Newsletter

JP Morgan “Russia, the possibility of national bankruptcy”… $700 million debt to be paid off in March alone

[러, 우크라 침공]Top 3 credit rating agencies downgrade Russia’s credit rating
Western countries pouring out super-strong sanctions every day… Russia’s debt repayment ability – question of economic stability
83 trillion won liquidity shortage due to bank run… Stock market closed for 4 days on fears of capital outflow
7 banks to withdraw international payments from the 12th… U.S. imposes export controls on oil refineries
Excluding Russia from MSCI Emerging Markets Index

Russian Apple Stores Closed A man looks at the closed Apple store in Saint Petersburg, Russia, on the 2nd (local time). Apple announced on the same day that it will stop selling iPhone and other products in Russia as well as operating payment services such as Apple Pay. St. Petersburg = AP News

As the world’s three largest credit rating agencies, Standard & Poor’s (S&P), Moody’s, and Fitch, all at once lowered Russia’s sovereign credit rating, Russia’s sovereign debt crisis is on the rise. Since credit rating agencies have announced the possibility of further downgrading the rating, there is even a forecast that it will not be strange if bankruptcy occurs at any time. It is interpreted as the aftermath of the US and other Western countries pouring out super-strong sanctions every day, such as sanctions not only on the oil refining industry, which is a source of funding for the Russian economy, but also on Belarus, which helped Russia invade Ukraine.

In fact, according to Reuters on the 2nd (local time), the Central Bank of Russia announced that the liquidity shortage in banks was 6.9 trillion rubles (about 8349 trillion won), an increase of about 28% from the previous day. Bank runs (large deposit withdrawals) are cited as the cause. The stock market was not opened for four consecutive days from the 28th of last month to the 3rd of this month as the Russian government closed the doors of the stock market for fear of capital outflow.

On the same day, the International Interbank Telecommunication Association (SWIFT) announced that “seven Russian banks will be excluded from the payment network from the 12th.”

○ “Sanctions weaken our ability to repay debts”

On the 2nd, Fitch gave Russia’s sovereign credit rating six steps lower to ‘B’ (speculative level) and raised it to ‘negative observation’, which can be further downgraded. Last year, Russian bonds, the 11th largest economy in the world according to the International Monetary Fund (IMF), fell to the same grade as Bolivia in Latin America, that is, to practically a piece of tissue paper. Fitch said Western sanctions undermined Russia’s ability and willingness to repay its debts and macroeconomic stability. Bonds below BB+ on a pitch basis are speculative.

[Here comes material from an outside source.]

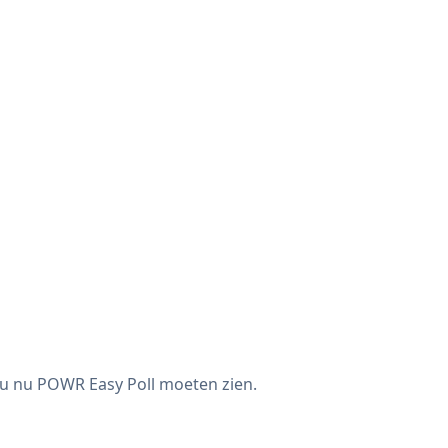
ou nu POWR Easy Poll moeten zien.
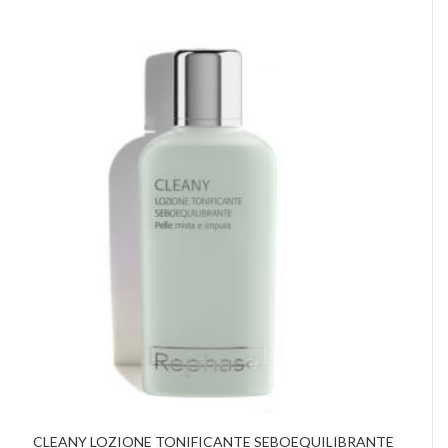
CLEANY LOZIONE TONIFICANTE SEBOEQUILIBRANTE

Moody’s, who also lowered six steps on the same day, said that the scope and intensity of sanctions from the West exceeded expectations. On the 25th of last month, the day after Russia’s invasion of Ukraine, the S&P downgraded Russia to speculative rating and warned of a possible further downgrade.

In 1998, Russia declared a moratorium on ruble-denominated government bonds and went bankrupt for the first time in history. At that time, the US dollar denominated bonds were repaid, but there is a forecast that it will be difficult to pay off US dollar debt if it goes bankrupt this time. This is because the U.S. and the European Union (EU) have even imposed sanctions on the Russian central bank, effectively cutting off funds. JP Morgan also mentioned the possibility of a default, saying that Russia will have to pay off more than $700 million (about 840 billion won) of debt in March alone.

On the same day, Morgan Stanley Capital International (MSCI) of the US also said that “Russia will be excluded from the emerging market index from the 9th,” and many investors consider the Russian stock market as an impossible place to invest in. The UK Financial Times Stock Exchange (FTSE) Russell Index also decided to exclude the Russian stock market from the 7th.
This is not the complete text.